Mike Wohlgemuth wrote:
On Tue, 12 Dec 2006 06:38:15 -0600, Mike McCarty <Mike.McCarty@xxxxxxxxxxxxx> wrote:
Yes, for the PC. The fact that many PCs are designed with marginal,
at best, cooling is no secret at all. They are not designed to
run with maximum CPU utilization 24/7. The GIMPS program, for example,
is known to cause machines to overheat, and comes with a test for
that particular effect. Many machines cannot participate in the GIMPS
because of that. I suggest you research this well-known phenonmenon.
How is this not a hardware problem? How would you propose that some
random piece of software that needs to do a CPU intensive task avoid
this problem? Why should any software developer feel compelled to write
bad code to cover up bad hardware design?
Of course it's a hardware problem. I haven't said otherwise.

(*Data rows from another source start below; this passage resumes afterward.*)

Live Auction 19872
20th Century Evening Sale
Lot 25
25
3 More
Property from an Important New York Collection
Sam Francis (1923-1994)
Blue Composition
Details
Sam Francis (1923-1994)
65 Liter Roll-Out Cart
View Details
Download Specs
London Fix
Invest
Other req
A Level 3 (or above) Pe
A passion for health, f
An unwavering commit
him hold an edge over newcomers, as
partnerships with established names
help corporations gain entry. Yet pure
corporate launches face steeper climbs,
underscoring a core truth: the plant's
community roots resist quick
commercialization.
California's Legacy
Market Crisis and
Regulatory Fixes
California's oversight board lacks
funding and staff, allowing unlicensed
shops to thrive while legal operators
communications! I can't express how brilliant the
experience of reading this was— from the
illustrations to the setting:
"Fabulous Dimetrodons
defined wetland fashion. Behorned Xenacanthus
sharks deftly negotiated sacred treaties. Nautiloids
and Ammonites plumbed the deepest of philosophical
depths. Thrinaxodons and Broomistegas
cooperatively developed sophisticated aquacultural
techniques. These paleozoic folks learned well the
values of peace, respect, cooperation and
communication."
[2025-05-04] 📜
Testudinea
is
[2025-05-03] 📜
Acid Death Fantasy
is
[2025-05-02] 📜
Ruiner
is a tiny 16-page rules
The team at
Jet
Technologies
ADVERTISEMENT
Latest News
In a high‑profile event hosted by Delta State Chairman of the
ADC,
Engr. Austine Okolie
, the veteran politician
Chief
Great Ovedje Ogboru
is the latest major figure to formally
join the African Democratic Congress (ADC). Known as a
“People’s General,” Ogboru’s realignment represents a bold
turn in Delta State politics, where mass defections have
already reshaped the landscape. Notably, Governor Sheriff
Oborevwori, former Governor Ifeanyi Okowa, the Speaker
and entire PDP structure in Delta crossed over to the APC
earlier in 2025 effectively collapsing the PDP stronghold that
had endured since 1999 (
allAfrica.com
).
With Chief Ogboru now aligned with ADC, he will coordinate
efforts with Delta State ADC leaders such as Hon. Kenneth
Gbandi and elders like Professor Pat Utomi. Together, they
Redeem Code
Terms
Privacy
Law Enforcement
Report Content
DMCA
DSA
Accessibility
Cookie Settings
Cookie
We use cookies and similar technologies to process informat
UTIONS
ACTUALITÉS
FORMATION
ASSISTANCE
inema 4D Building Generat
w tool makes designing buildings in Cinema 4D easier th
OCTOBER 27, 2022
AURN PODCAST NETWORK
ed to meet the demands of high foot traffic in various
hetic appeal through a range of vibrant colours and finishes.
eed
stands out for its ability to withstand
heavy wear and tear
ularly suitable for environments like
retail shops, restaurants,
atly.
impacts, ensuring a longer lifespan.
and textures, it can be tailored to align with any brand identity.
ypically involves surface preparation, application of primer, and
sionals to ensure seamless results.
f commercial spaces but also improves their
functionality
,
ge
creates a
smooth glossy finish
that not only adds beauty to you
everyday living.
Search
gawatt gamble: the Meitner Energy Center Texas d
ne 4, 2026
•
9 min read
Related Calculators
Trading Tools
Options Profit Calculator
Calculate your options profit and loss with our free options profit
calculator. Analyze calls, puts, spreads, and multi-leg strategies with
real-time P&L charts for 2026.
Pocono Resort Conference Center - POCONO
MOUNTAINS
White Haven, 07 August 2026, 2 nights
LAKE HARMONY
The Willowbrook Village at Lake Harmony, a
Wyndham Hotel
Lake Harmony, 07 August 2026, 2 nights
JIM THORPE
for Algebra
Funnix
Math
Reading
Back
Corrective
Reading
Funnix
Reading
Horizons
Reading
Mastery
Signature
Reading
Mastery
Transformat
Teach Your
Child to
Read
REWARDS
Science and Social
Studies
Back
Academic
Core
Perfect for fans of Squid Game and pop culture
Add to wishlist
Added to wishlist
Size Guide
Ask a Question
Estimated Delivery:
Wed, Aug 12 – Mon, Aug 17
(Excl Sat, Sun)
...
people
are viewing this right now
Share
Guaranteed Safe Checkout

I'd just like to find out what this "random" piece of software
is. If we find that xinetd or X or clockapplet is consuming 94.6% of his
CPU, is this not something worth knowing? OTOH, if we find that he
is running GIMPS, well, we know that's going to heat up his system,
and we can all forget about it.
Then he needs to clean out his case. If that doesn't work, then
he just has a marginal design, which is not uncommon.